Given the max_connections is 100 and in practice I appear to be maxing out around 8, I don’t seem to be overwhelming the connections - or any resources on the OS or DB for that matter.
So am I “Just Doing It Wrong” or is there something larger at play out of my control, like a bug in the db pg code around mt?

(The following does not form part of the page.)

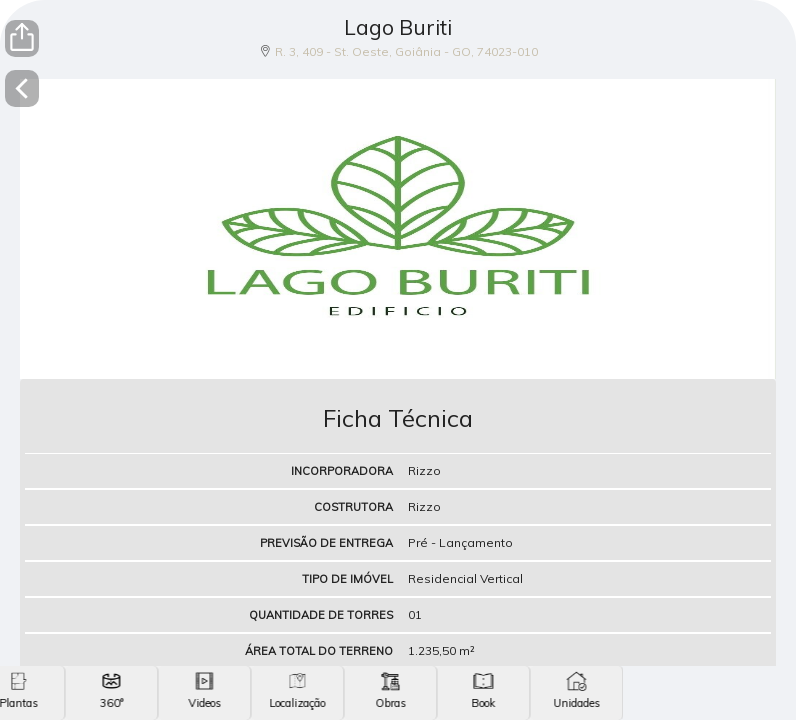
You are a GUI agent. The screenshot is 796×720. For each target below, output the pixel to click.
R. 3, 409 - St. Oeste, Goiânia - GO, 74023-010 (406, 51)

I am being very lazy and not doing anything about the exceptions and just letting it fall flat - should I more gracefully handle them and retry or anything more sophisticated than that?
Any suggestions on things I should try/test? I would really love to not have to run the DB parts serially - particularly when this will eventually run on a machine with many cores in “production” (this is just personal code that makes me money, but it is nothing commercial).